# psmouse.c lost sync, touchpad/trackpoint freezes

## norg

I have a Thinkpad Edge11 and i'm using kernel 2.6.38 and the ibm stuff like tp_smapi. Sometimes the cursor freezes for 1,2 sec and then moves on.

When i look at dmesg i get this:

 *Quote:*   

> 
> 
> Mar 30 22:51:06 edge11 kernel: [ 4402.951327] psmouse.c: TouchPad at isa0060/serio1/input0 lost sync at byte 4
> 
> Mar 30 22:51:06 edge11 kernel: [ 4402.952784] psmouse.c: TouchPad at isa0060/serio1/input0 lost sync at byte 1
> ...

 

There are a lot of hits at google, some bug reports from 2007, but it still seems to occur on some systems.

I tried all the hints, for example using "acpi_osi=linux i8042.nomux=1 i8042.dumbkbd=1" as kernel operations.

I also deactivated the touchpad, as i'm only using the trackpoint.

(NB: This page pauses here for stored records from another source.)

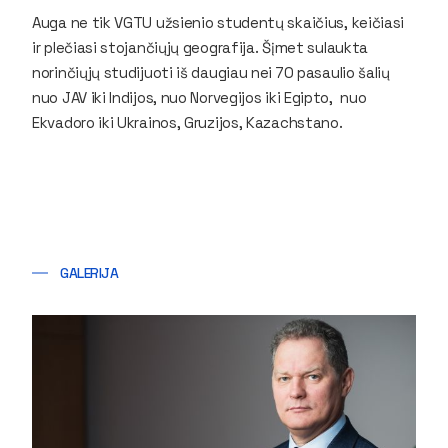
Auga ne tik VGTU užsienio studentų skaičius, keičiasi
ir plečiasi stojančiųjų geografija. Šįmet sulaukta
norinčiųjų studijuoti iš daugiau nei 70 pasaulio šalių
nuo JAV iki Indijos, nuo Norvegijos iki Egipto, nuo
Ekvadoro iki Ukrainos, Gruzijos, Kazachstano.
GALERIJA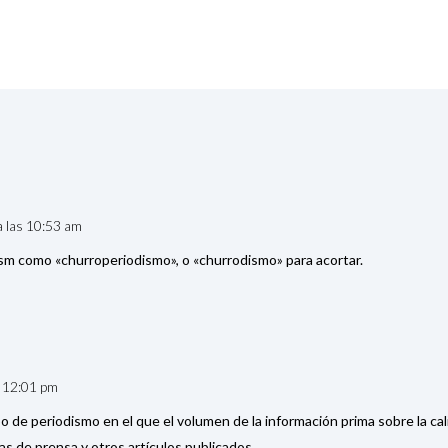
a las 10:53 am
ism como «churroperiodismo», o «churrodismo» para acortar.
s 12:01 pm
o de periodismo en el que el volumen de la información prima sobre la cali
as de prensa y otros artículos publicados.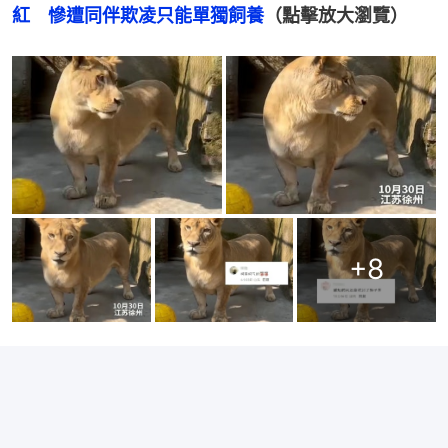
紅　慘遭同伴欺凌只能單獨飼養
（點擊放大瀏覽）
+
8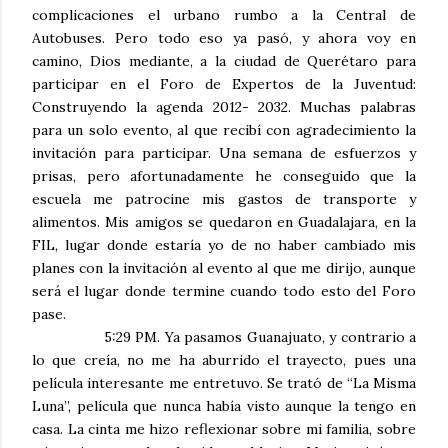
complicaciones el urbano rumbo a la Central de
Autobuses. Pero todo eso ya pasó, y ahora voy en
camino, Dios mediante, a la ciudad de Querétaro para
participar en el Foro de Expertos de la Juventud:
Construyendo la agenda 2012- 2032. Muchas palabras
para un solo evento, al que recibí con agradecimiento la
invitación para participar. Una semana de esfuerzos y
prisas, pero afortunadamente he conseguido que la
escuela me patrocine mis gastos de transporte y
alimentos. Mis amigos se quedaron en Guadalajara, en la
FIL, lugar donde estaría yo de no haber cambiado mis
planes con la invitación al evento al que me dirijo, aunque
será el lugar donde termine cuando todo esto del Foro
pase.
5:29 PM. Ya pasamos Guanajuato, y contrario a
lo que creía, no me ha aburrido el trayecto, pues una
película interesante me entretuvo. Se trató de “La Misma
Luna”, película que nunca había visto aunque la tengo en
casa. La cinta me hizo reflexionar sobre mi familia, sobre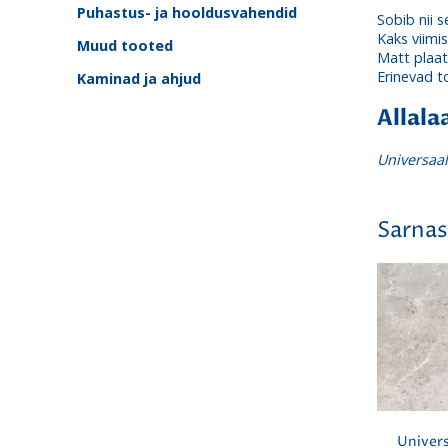
Puhastus- ja hooldusvahendid
Sobib nii s
Kaks viimis
Muud tooted
Matt plaat
Erinevad t
Kaminad ja ahjud
Allala
Universaal
Sarnas
Univers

I'm using xinput for this.

This is the relevant part in my xorg.conf:

 *Quote:*   

> 
> 
> Section "InputDevice"
> 
>         Identifier  "Mouse0"
> ...

 

I appreciate any help

----------

## greiz

I've been having a similar issue on a Thinkpad Edge running Linux Mint 10.

I guess it's a bug in the driver / kernel, no idea how to fix it.

----------